_TASK OBJECTIVE_. Determine how many lines in the records that follow hold the string "KRIEG". Only that number should be returned.
------------------------------------------------------------
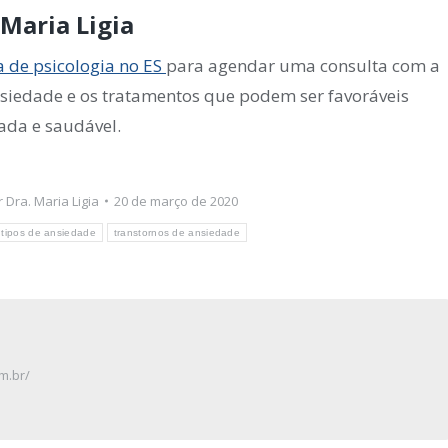
Maria Ligia
ca de psicologia no ES
para agendar uma consulta com a
nsiedade e os tratamentos que podem ser favoráveis
ada e saudável.
r
Dra. Maria Ligia
20 de março de 2020
tipos de ansiedade
transtornos de ansiedade
m.br/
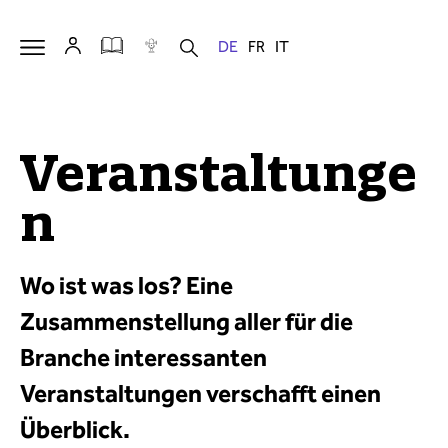
Veranstaltunge
n
Wo ist was los? Eine
Zusammenstellung aller für die
Branche interessanten
Veranstaltungen verschafft einen
Überblick.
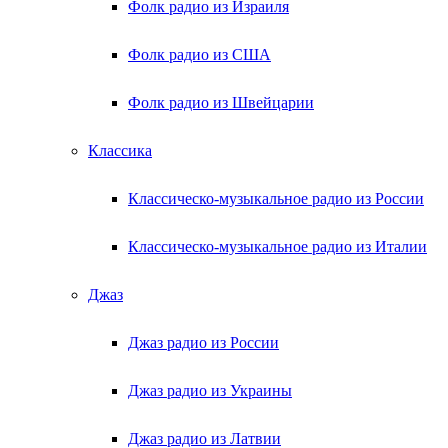
Фолк радио из Израиля
Фолк радио из США
Фолк радио из Швейцарии
Классика
Классическо-музыкальное радио из России
Классическо-музыкальное радио из Италии
Джаз
Джаз радио из России
Джаз радио из Украины
Джаз радио из Латвии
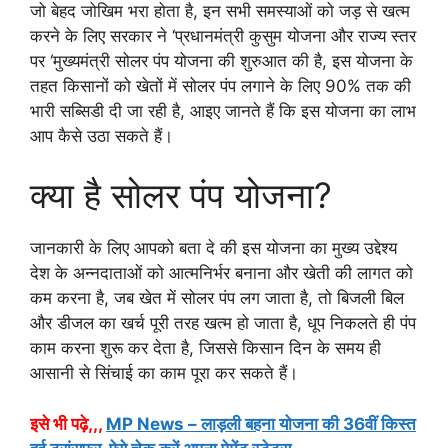
जो बेहद जोखिम भरा होता है, इन सभी समस्याओं को जड़ से खत्म
करने के लिए सरकार ने ‘प्रधानमंत्री कुसुम योजना और राज्य स्तर
पर ‘मुख्यमंत्री सोलर पंप योजना की शुरुआत की है, इस योजना के
तहत किसानों को खेतों में सोलर पंप लगाने के लिए 90% तक की
भारी सब्सिडी दी जा रही है, आइए जानते हैं कि इस योजना का लाभ
आप कैसे उठा सकते हैं।
क्या है सोलर पंप योजना?
जानकारी के लिए आपको बता दे की इस योजना का मुख्य उद्देश्य
देश के अन्नदाताओं को आत्मनिर्भर बनाना और खेती की लागत को
कम करना है, जब खेत में सोलर पंप लग जाता है, तो बिजली बिल
और डीजल का खर्च पूरी तरह खत्म हो जाता है, धूप निकलते ही पंप
काम करना शुरू कर देता है, जिससे किसान दिन के समय ही
आसानी से सिंचाई का काम पूरा कर सकते हैं।
इसे भी पढ़े,,,
MP News – लाड़ली बहना योजना की 36वीं किस्त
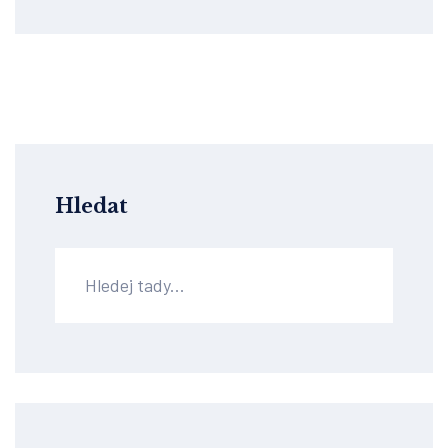
Hledat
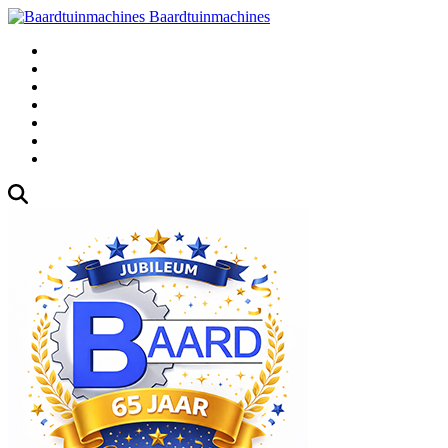
Baardtuinmachines
Fabrieksweg 3, 1271 AK Huizen
035-5235000
Gebruikte
Over Ons
Afspraak
Blog
Contact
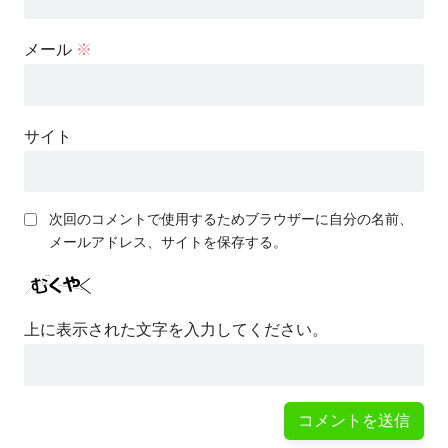
メール
※
サイト
次回のコメントで使用するためブラウザーに自分の名前、
メールアドレス、サイトを保存する。
上に表示された文字を入力してください。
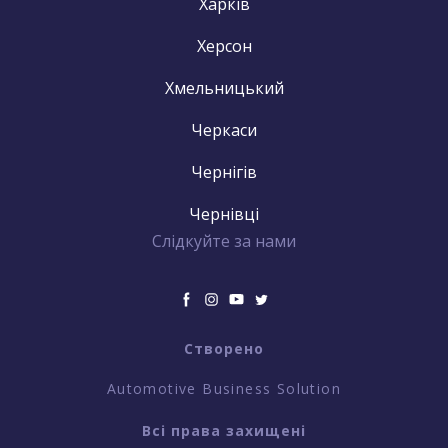
Харків
Херсон
Хмельницький
Черкаси
Чернігів
Чернівці
Слідкуйте за нами
Створено
Automotive Business Solution
Всі права захищені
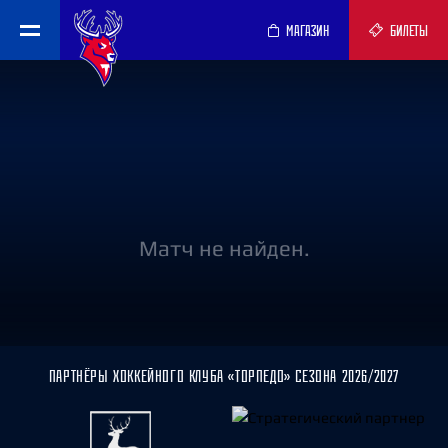
МАГАЗИН
БИЛЕТЫ
Матч не найден.
ПАРТНЁРЫ ХОККЕЙНОГО КЛУБА «ТОРПЕДО» СЕЗОНА 2026/2027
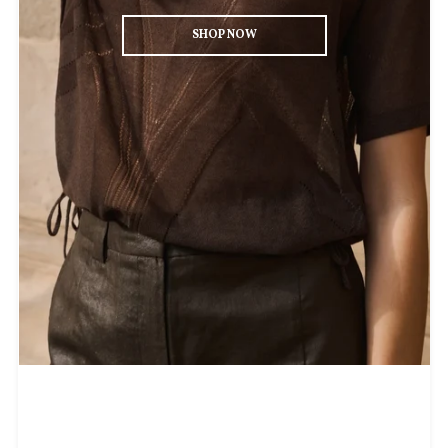
SHOP NOW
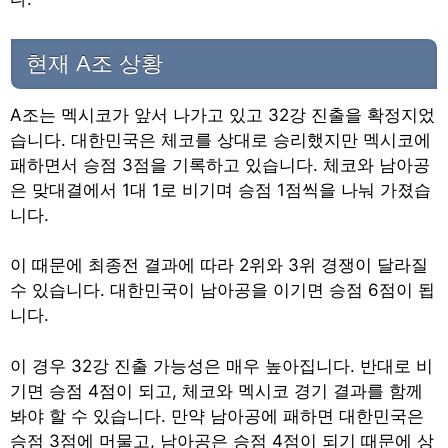
현재 A조 상황
A조는 멕시코가 앞서 나가고 있고 32강 진출을 확정지었
습니다. 대한민국은 체코를 상대로 승리했지만 멕시코에
패하면서 승점 3점을 기록하고 있습니다. 체코와 남아공
은 맞대결에서 1대 1로 비기며 승점 1점씩을 나눠 가졌습
니다.
이 때문에 최종전 결과에 따라 2위와 3위 경쟁이 달라질
수 있습니다. 대한민국이 남아공을 이기면 승점 6점이 됩
니다.
이 경우 32강 진출 가능성은 매우 높아집니다. 반대로 비
기면 승점 4점이 되고, 체코와 멕시코 경기 결과를 함께
봐야 할 수 있습니다. 만약 남아공에 패하면 대한민국은
승점 3점에 머물고, 남아공은 승점 4점이 되기 때문에 상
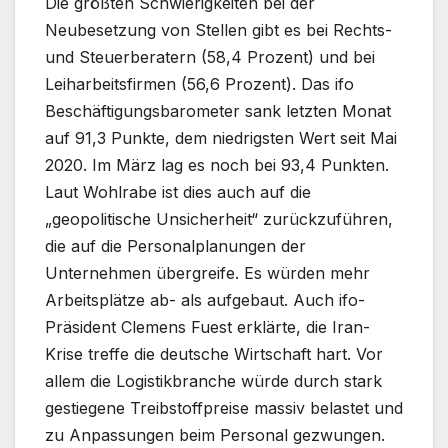
Die größten Schwierigkeiten bei der
Neubesetzung von Stellen gibt es bei Rechts-
und Steuerberatern (58,4 Prozent) und bei
Leiharbeitsfirmen (56,6 Prozent). Das ifo
Beschäftigungsbarometer sank letzten Monat
auf 91,3 Punkte, dem niedrigsten Wert seit Mai
2020. Im März lag es noch bei 93,4 Punkten.
Laut Wohlrabe ist dies auch auf die
„geopolitische Unsicherheit“ zurückzuführen,
die auf die Personalplanungen der
Unternehmen übergreife. Es würden mehr
Arbeitsplätze ab- als aufgebaut. Auch ifo-
Präsident Clemens Fuest erklärte, die Iran-
Krise treffe die deutsche Wirtschaft hart. Vor
allem die Logistikbranche würde durch stark
gestiegene Treibstoffpreise massiv belastet und
zu Anpassungen beim Personal gezwungen.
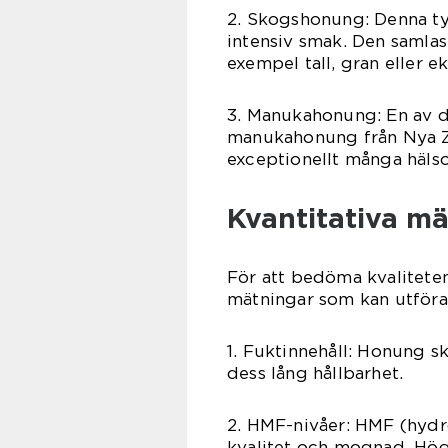
2. Skogshonung: Denna ty
intensiv smak. Den samlas
exempel tall, gran eller ek
3. Manukahonung: En av d
manukahonung från Nya Z
exceptionellt många hälso
Kvantitativa m
För att bedöma kvaliteten
mätningar som kan utföra
1. Fuktinnehåll: Honung sk
dess lång hållbarhet.
2. HMF-nivåer: HMF (hydr
kvalitet och mognad. Hög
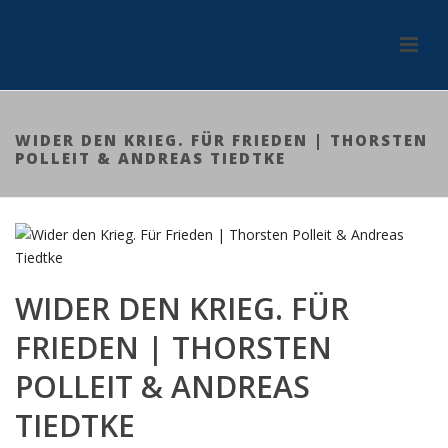
WIDER DEN KRIEG. FÜR FRIEDEN | THORSTEN
POLLEIT & ANDREAS TIEDTKE
WIDER DEN KRIEG. FÜR
FRIEDEN | THORSTEN
POLLEIT & ANDREAS
TIEDTKE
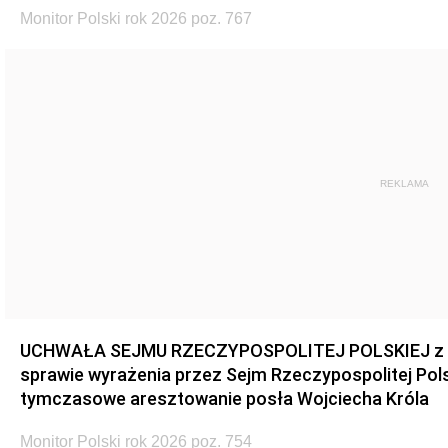
Monitor Polski rok 2026 poz. 767
REKLAMA
UCHWAŁA SEJMU RZECZYPOSPOLITEJ POLSKIEJ z dnia
sprawie wyrażenia przez Sejm Rzeczypospolitej Pols
tymczasowe aresztowanie posła Wojciecha Króla
Monitor Polski rok 2026 poz. 754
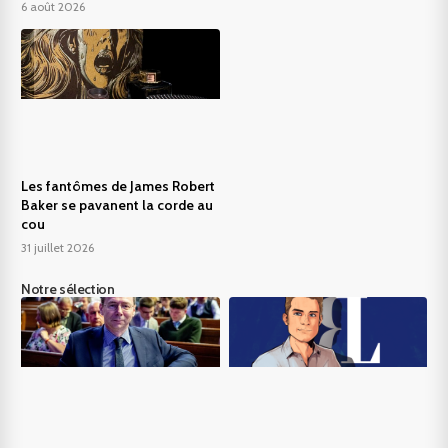
6 août 2026
Les fantômes de James Robert
Baker se pavanent la corde au
cou
31 juillet 2026
Notre sélection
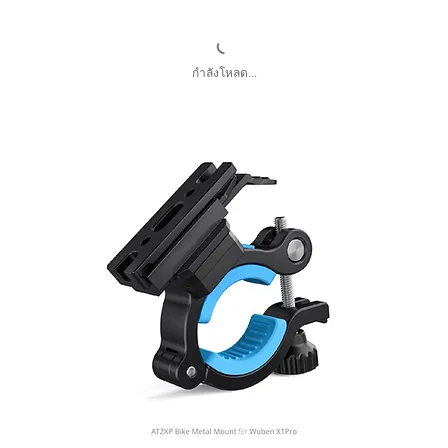
กำลังโหลด...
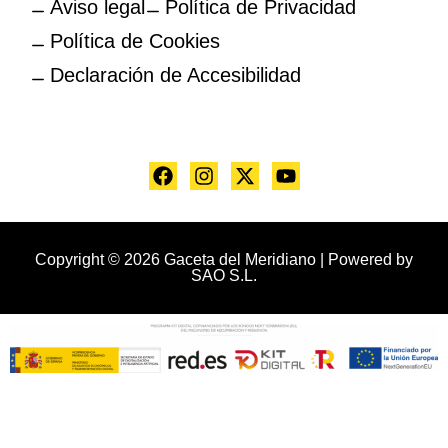
Aviso legal
Política de Privacidad
Política de Cookies
Declaración de Accesibilidad
Copyright © 2026 Gaceta del Meridiano | Powered by
SAO S.L.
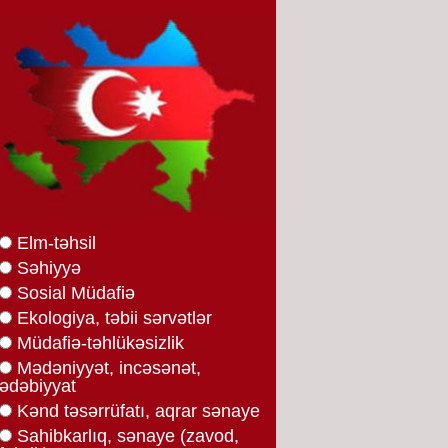
Elm-təhsil
Səhiyyə
Sosial Müdafiə
Ekologiya, təbii sərvətlər
Müdafiə-təhlükəsizlik
Mədəniyyət, incəsənət,
ədəbiyyat
Kənd təsərrüfatı, aqrar sənaye
Sahibkarlıq, sənaye (zavod,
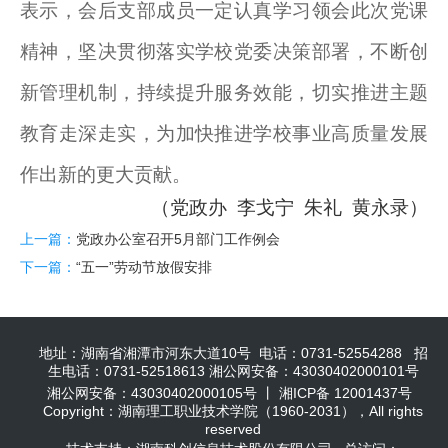
表示，会后支部成员一定认真学习领会此次党课
精神，坚决贯彻落实学校党委决策部署，不断创
新管理机制，持续提升服务效能，切实推进主题
教育走深走实，为加快推进学校事业高质量发展
作出新的更大贡献。
（党政办 李戈宁 朱礼 黄永录）
上一篇：
党政办公室召开5月部门工作例会
下一篇：
“五一”劳动节放假安排
地址：湖南省湘潭市河东大道10号 电话：0731-52554288 招
生电话：0731-52518613 湘公网安备：43030402000101号
湘公网安备：43030402000105号 丨 湘ICP备 12001437号
Copyright：湖南理工职业技术学院（1960-2031），All rights
reserved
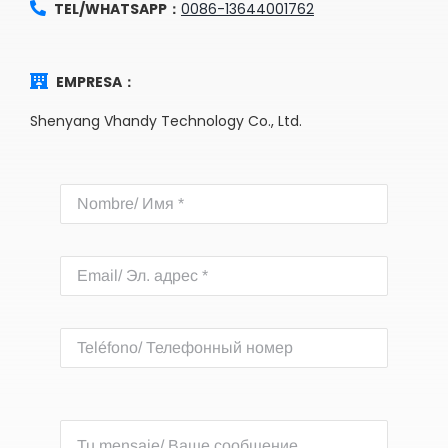
TEL/WHATSAPP：
0086-13644001762
EMPRESA：
Shenyang Vhandy Technology Co., Ltd.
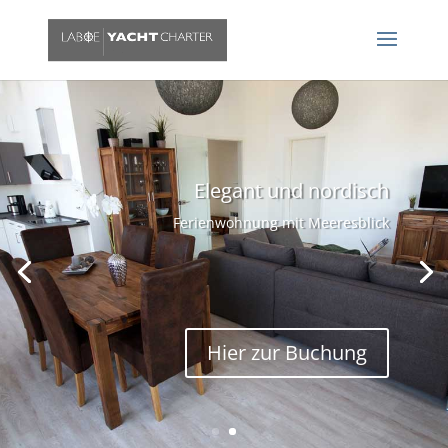
Elegant und nordisch
Ferienwohnung mit Meeresblick
Hier zur Buchung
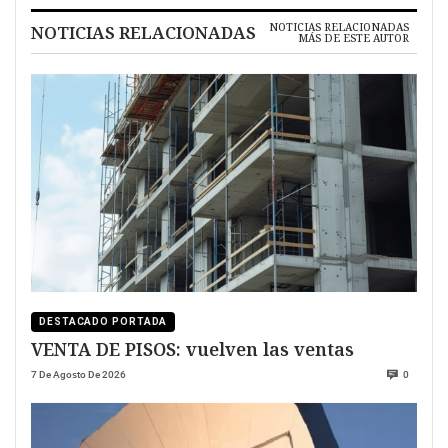
NOTICIAS RELACIONADAS
NOTICIAS RELACIONADAS
MÁS DE ESTE AUTOR
DESTACADO PORTADA
VENTA DE PISOS: vuelven las ventas
7 De Agosto De 2026
0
------------------------------------------------------------
_EXERCISE RESPONSE_. 2